Getting Ready
Getting ready is play, and I think I forgot that for a long time. Somewhere between childhood and adulthood, I started treating it like a task, something functional that needed to be done quickly and efficiently before I could move on to more important things. But getting ready is not a task. It is one of the most direct ways I know how to reconnect with the version of myself who used to spin in princess dresses and click around the house in heels three sizes too big, who lined up every tube of lip gloss she could find and tried them all on in a row just to see which one made her feel the most magical.
Little me loved getting ready. She loved the ritual of it, the transformation of it, the way you could put on a dress and a pair of sparkly shoes and a swipe of shimmery pink across your lips and suddenly you were someone else entirely — a princess, a movie star, a version of yourself who was braver and more beautiful and more ready to take on the world than you felt two minutes ago. She did not need a reason to get dressed up. She did not need an event or an audience. She got ready for the sheer joy of it, because it was fun, because it made her feel good, because playing with beauty was one of the loveliest things she knew how to do.

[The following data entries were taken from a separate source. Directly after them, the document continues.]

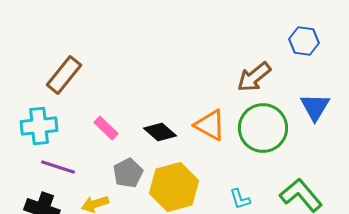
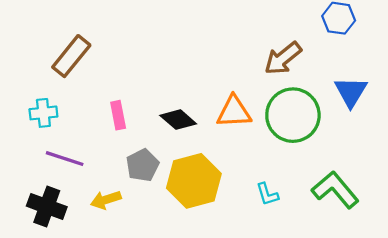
orange triangle: (210, 125) -> (234, 112), turned -32
cyan cross: (39, 126) -> (43, 113), size x0.7
pink rectangle: (106, 128) -> (118, 115), turned 35

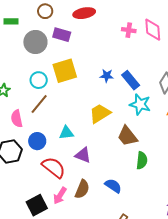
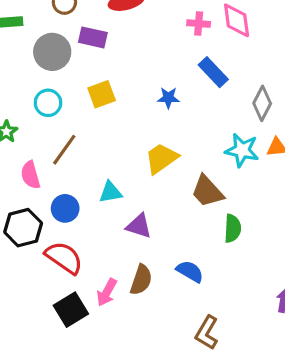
yellow square: (65, 71) -> (102, 94), size x0.7
cyan circle: (39, 80) -> (48, 103), moved
blue rectangle: (131, 80) -> (213, 72), moved
cyan star: (140, 104) -> (242, 150), moved
red semicircle: (54, 167) -> (64, 258), moved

And when I stand in front of the mirror now, brushes in hand, palettes open, trying to decide which version of myself I want to be today — I am doing the exact same thing she was doing all those years ago. I am playing. I am creating. I am reconnecting with the simplest, most joyful part of being a girl, the part that never needed getting ready to be serious or purposeful or justified by anything other than the fact that it feels good to make yourself beautiful just because you can.
The Same Game, Grown Up
Little girls play with makeup and dress-up because it is one of the first ways they learn to shape their own image, to try on different versions of who they might become, to experiment with color and texture and transformation in a way that feels safe and delightful and entirely theirs. It is not about vanity. It is not about meeting a standard. It is about the pure creative joy of making something beautiful out of what you have been given — your face, your body, the tools at your disposal — and seeing what happens when you change just one small thing.
I still do this. I am still that little girl, just with better products and a steadier hand. I still line things up on the counter the way I used to line up my lip glosses, trying to decide which one fits the day. I still try new colors just to see what they do, just to see if they make me feel different, braver, more like the version of myself I want to step into. I still look in the mirror and smile at my own reflection the way little Rory used to smile when she put on her favorite dress, delighted by the small transformation she created with her own hands.
Getting ready is not something I outgrew. It is something I returned to, and in returning to it, I found her again — the version of me who knew, without needing to be told, that beauty and play and creativity were not frivolous or shallow or less important than the serious work of being an adult. They were essential. They were joyful. They were one of the ways she practiced being alive in a body that could be adorned and loved and celebrated, and she never once apologized for it.
Reconnecting to Little You
When I put on makeup now, I am not just getting ready for the day. I am reaching back across the years and holding the hand of the little girl who loved this exact same thing, who found so much delight in the simple act of making herself feel beautiful. She is still here. She is still me. And every time I pick up a brush or swipe on a bold lip or try a new shade of blush just to see how it looks in the light, I am telling her that she was right — that this was never silly, that this was never a waste of time, that the joy she found in playing with beauty was real and good and worth carrying forward into every age of my life.
This is why getting ready matters to me in a way I cannot quite explain to people who do not feel it. It is not about looking a certain way. It is not about impressing anyone or meeting a standard or doing what I think I am supposed to do. It is about reconnecting with the simplest, most childlike form of play I know, the kind that asks nothing of me except that I show up and try things and enjoy the process of becoming, over and over again, a version of myself that feels right.
Little Rory would be so proud of the woman I am becoming, not because I have it all figured out, but because I still love the same things she loved, because I still find joy in the same rituals, because I never stopped believing that getting ready — really, truly taking the time to make myself feel beautiful — is one of the most worthwhile things I can do with my time.
So I keep playing. I keep experimenting. I keep standing in front of the mirror with my brushes and my palettes and my reflection smiling back at me, and I think about her — about little Rory in her princess dress and her too-big heels and her shimmery lip gloss — and I know that this, right here, is exactly what she would have wanted me to keep doing.